La Fatal Displicencia


Hace más de treinta años Friederic Von Hayek escribía La Fatal Arrogancia. Allí criticaba a la razón por su incapacidad para diseñar un sistema ético que permita la convivencia, siendo para él el socialismo el sistema que ejemplificaba dicha pretensión. Dos años antes de esa publicación se había producido el colapso de la planta nuclear de Chernobyl, y pocos años después el de la Unión Soviética, sepultada por sus propias mentiras.
Hoy nos sorprende una crisis de escala mundial producida por la pandemia del coronavirus. Sobran las muestras de norte a sur y de este a oeste de los errores de los gobiernos para contener el fenómeno. Empezando por el ocultamiento de los contagios en Wuhan y finalizando con aglomeraciones en Argentina de grupos de ancianos e indigentes para cobrar unos magros ingresos para sobrevivir, luego de quince días de una dura cuarentena impuesta por el gobierno.
Sería injusto culpar de tales desaguisados a los hombres que circunstancialmente ocupan los cargos más altos de cada administración. ¿Acaso podríamos asegurar que otros no hubiesen cometido los mismos o parecidos errores? ¿Había forma de que no los cometan? ¿Podríamos esperar que aparatos políticos comandados por demagogos tuvieran la humildad de reconocer que no tenían capacidad para enfrentar este problema?
Tampoco los científicos han atinado en respuestas eficaces, cada uno refugiado en la torre de marfil de su especialidad, se han limitado a explicar el fenómeno y a balbucear cuando les son requeridos consejos para enfrentar a los múltiples desafíos a los que nos enfrenta la pandemia.
No es exclusividad de los políticos la fatal arrogancia.
Casi sin excepción se han excusado por su incompetencia diciendo que la pandemia se trata de un Cisne Negro, autoincriminándose por no haber leído más que la tapa del libro de Nicholas Taleb, ya que si lo hubieran hecho habrían aprendido que los cisnes negros son criados en el enorme territorio que queda fuera de lo que cada uno cree que es posible, como si la realidad pudiera caber en nuestras limitadas mentes.
La fatal arrogancia tiene su contracara en una sociedad adormecida, que ha delegado la toma de decisiones cruciales para su vida en los demás y se enfrenta atónita al desengaño.
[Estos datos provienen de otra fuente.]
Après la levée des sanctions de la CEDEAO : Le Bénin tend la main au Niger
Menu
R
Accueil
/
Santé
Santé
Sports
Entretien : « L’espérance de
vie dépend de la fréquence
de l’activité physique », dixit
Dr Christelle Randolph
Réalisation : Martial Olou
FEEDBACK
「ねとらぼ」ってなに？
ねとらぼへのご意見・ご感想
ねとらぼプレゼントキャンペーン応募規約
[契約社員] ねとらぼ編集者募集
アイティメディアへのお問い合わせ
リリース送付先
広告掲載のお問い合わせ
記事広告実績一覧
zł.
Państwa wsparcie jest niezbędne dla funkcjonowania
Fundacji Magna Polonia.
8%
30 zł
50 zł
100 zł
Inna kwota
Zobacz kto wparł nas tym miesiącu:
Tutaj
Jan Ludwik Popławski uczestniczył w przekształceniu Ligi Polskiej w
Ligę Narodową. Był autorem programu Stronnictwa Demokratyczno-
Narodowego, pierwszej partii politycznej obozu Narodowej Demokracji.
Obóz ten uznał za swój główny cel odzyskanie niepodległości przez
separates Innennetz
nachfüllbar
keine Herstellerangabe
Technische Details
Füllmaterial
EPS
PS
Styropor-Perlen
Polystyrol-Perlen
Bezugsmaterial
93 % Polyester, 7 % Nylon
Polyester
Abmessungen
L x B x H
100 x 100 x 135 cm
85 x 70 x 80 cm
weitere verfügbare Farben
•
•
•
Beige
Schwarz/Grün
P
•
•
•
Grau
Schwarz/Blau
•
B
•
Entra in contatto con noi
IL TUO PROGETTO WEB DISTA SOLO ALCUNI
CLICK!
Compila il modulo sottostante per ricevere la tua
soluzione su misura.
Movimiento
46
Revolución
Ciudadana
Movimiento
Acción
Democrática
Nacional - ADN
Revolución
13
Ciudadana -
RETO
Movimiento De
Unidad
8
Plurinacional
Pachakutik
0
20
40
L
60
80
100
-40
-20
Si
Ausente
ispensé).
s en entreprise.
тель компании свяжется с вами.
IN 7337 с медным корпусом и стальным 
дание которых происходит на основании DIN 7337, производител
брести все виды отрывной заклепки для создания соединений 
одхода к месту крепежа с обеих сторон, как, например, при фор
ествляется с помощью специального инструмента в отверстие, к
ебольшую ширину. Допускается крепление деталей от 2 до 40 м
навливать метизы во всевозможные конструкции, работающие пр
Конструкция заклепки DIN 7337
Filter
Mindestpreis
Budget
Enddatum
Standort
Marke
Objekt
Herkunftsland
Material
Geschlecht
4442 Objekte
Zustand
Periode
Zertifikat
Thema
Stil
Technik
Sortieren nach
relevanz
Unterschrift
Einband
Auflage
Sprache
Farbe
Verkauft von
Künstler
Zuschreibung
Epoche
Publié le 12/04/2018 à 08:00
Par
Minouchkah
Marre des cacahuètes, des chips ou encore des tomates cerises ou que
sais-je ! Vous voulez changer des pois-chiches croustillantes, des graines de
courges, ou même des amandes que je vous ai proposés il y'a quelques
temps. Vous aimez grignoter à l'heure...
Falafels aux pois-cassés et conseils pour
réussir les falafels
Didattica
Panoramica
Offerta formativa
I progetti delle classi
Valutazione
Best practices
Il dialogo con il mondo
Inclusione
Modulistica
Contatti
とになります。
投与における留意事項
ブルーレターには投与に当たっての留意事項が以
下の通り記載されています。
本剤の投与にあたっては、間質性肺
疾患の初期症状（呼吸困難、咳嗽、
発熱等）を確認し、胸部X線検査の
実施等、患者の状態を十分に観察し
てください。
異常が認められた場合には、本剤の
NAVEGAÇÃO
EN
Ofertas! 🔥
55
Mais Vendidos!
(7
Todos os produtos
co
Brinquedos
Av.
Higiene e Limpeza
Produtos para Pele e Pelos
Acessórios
Paralizada por la angustia de la ocasión, no atina a otra cosa que a obedecer irreflexivamente órdenes, porque de esa manera tendrá a quién responsabilizar por el fracaso.
Luego de muchos días de estar sentados contando muertos por el mundo mirando la televisión como si se tratara del medallero de los juegos olímpicos, algunos han comenzado a preocuparse porque su heladera se está vaciando, lo que ya sucedía desde el primer día de la cuarentena en amplios sectores de la población, esos que ni siquiera tienen casa donde quedarse.
Se cree que lo mejor que uno puede hacer es reenviar memes por whatsapp y esperar que el virus se torne inofensivo o que alguien se apure en inventar una vacuna. Mientras se alivian  aplaudiendo un rato al día a los soldados que se supone que salen a combatir a un enemigo invisible, una no muy razonable forma de conjurar el peligro.
Ahora el mundo entero se encuentra en un brete porque no encuentra la manera de salir en el laberinto en el que se ha metido, porque siempre es más fácil equivocarse en manada que tener razón en soledad, una lección que suelen darnos los que se dedican a las finanzas.
Nadie sabe cuándo volverán los días normales, ni siquiera si algún día volverán. Recién ahora nos empezamos a dar cuenta que la única razón para haber dislocado nuestras vidas fue evitar que se vean sobrepasados los servicios sanitarios. Ahora está todo dislocado.
Sería muy inconveniente esperar que nos saquen del problema quienes nos han metido en él.
Hay algo peor que la fatal arrogancia. Es la Fatal Displicencia de haber puesto el destino de nuestra propia vida en los designios de los demás. El virus vino a recordarnos que el mundo no es un lugar seguro. No sabemos qué hacer para resolver el problema, pero tenemos que empezar a intentarlo.